The report also highlighted that the DoT has raised an additional AGR demand of ₹9,450 crore linked to reassessment and reconciliation for the FY16–17 period. Under the earlier payment schedule as of March 2025, Vodafone Idea was required to pay ₹75,900 crore in six equal annual instalments starting March 2026. The revised framework pushes out a significant portion of these payments, easing near-term pressure on cash flows.

Despite this relief, Emkay cautioned that Vodafone Idea’s financial position remains highly stressed. While the AGR package addresses one part of the problem, the company continues to face deferred spectrum payment obligations of nearly ₹1.2 lakh crore, with significant repayments scheduled between FY26 and FY44.
Operationally, the numbers offer little comfort. VI’s pre-Ind AS 116 annualised EBITDA stands at just ₹898 crore, equivalent to 6.7% of its spectrum debt.
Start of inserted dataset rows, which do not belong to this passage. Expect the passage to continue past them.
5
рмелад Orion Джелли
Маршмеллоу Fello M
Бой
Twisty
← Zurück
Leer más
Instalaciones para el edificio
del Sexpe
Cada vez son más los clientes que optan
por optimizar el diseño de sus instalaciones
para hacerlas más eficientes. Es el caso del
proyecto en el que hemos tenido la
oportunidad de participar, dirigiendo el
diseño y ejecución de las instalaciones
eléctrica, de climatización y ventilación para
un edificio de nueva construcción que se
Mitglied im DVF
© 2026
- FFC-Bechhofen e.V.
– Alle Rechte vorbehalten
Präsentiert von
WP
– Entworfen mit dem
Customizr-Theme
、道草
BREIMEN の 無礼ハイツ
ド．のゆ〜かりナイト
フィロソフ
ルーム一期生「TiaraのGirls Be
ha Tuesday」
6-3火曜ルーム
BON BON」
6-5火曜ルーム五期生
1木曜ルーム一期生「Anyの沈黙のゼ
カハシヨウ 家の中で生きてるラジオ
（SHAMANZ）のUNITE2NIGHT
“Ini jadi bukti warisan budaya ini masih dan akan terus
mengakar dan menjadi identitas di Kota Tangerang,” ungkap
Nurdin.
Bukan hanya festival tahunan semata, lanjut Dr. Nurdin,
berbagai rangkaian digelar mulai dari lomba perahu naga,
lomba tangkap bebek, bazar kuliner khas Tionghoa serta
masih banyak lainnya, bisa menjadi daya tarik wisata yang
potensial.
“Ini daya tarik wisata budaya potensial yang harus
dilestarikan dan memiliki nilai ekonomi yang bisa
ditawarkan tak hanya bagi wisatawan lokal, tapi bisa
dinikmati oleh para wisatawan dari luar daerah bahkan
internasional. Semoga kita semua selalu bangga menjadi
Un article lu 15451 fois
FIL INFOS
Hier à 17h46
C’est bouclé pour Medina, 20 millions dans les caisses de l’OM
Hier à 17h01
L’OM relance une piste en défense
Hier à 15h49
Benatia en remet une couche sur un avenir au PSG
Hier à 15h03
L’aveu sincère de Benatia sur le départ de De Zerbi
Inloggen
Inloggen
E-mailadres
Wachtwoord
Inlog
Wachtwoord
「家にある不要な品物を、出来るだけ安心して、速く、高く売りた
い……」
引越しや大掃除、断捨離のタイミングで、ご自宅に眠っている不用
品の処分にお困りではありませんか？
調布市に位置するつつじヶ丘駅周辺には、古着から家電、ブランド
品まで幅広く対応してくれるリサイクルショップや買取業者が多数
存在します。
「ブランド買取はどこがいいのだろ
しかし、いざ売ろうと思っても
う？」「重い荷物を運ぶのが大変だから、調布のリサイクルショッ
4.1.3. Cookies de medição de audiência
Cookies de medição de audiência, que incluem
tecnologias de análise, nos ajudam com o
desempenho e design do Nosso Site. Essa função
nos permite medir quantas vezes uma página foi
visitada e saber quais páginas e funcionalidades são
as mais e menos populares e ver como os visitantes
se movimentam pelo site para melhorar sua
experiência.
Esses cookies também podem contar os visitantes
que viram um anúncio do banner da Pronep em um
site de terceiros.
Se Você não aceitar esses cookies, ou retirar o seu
Cash balance was ₹3,080 crore as of the end of Q2 FY26. Management has guided for capital expenditure of ₹7,500–8,000 crore in FY26, which Emkay said further exacerbates leverage pressures. “Current EBITDA is insufficient to meet the capex or the spectrum debt repayment requirement,” the brokerage said.

Even after excluding AGR dues, leverage remains elevated, prompting Emkay to argue that the government will need to consider a broader plan to address spectrum liabilities. The report said further capital infusion and restructuring of spectrum debt are critical for the company’s long-term sustainability.
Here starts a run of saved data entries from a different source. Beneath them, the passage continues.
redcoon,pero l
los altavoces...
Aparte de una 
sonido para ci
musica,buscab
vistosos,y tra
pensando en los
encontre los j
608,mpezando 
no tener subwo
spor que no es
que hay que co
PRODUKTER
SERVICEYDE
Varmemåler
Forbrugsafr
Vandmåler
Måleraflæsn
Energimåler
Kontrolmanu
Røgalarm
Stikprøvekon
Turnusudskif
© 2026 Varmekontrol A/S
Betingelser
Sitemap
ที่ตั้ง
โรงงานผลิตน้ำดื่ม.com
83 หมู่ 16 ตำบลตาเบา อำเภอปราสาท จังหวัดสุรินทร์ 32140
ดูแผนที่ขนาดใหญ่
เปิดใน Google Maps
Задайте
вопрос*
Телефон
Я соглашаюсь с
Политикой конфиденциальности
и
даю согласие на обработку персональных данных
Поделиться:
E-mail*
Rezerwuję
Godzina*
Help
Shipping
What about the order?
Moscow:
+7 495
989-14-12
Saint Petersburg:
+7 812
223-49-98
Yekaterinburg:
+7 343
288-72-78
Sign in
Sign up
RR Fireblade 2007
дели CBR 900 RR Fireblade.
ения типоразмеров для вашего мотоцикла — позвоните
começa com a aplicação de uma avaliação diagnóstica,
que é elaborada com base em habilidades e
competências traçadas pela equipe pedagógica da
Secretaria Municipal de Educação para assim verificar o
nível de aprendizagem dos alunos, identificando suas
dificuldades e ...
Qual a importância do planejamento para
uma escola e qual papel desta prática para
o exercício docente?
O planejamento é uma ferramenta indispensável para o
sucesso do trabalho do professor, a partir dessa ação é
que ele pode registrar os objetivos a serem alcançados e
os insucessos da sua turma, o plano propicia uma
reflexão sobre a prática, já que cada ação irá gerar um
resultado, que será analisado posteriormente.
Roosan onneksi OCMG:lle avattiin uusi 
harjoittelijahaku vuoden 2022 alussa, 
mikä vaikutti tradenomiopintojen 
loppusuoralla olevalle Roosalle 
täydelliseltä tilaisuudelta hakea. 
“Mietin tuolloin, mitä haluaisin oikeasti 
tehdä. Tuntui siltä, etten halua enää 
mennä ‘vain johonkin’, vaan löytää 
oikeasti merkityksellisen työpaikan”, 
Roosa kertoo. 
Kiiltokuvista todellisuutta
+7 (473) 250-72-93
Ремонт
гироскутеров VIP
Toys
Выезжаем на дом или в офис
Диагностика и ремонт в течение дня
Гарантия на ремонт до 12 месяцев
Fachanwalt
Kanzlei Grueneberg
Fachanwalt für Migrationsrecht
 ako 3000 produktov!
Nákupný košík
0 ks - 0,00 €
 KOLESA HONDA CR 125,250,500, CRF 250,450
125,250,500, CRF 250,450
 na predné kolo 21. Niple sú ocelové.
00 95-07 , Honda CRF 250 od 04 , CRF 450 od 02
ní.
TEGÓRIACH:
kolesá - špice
On the outlook, Emkay acknowledged that repeated government interventions suggest an intent to keep Vodafone Idea solvent. However, it added that deeper reforms are required to make the company structurally stronger with manageable leverage.

Valuations, too, remain a concern. The stock is trading at 13.6 times FY27E EV/EBITDA, which Emkay considers expensive in light of high leverage and limited visibility on the government’s stance on spectrum debt.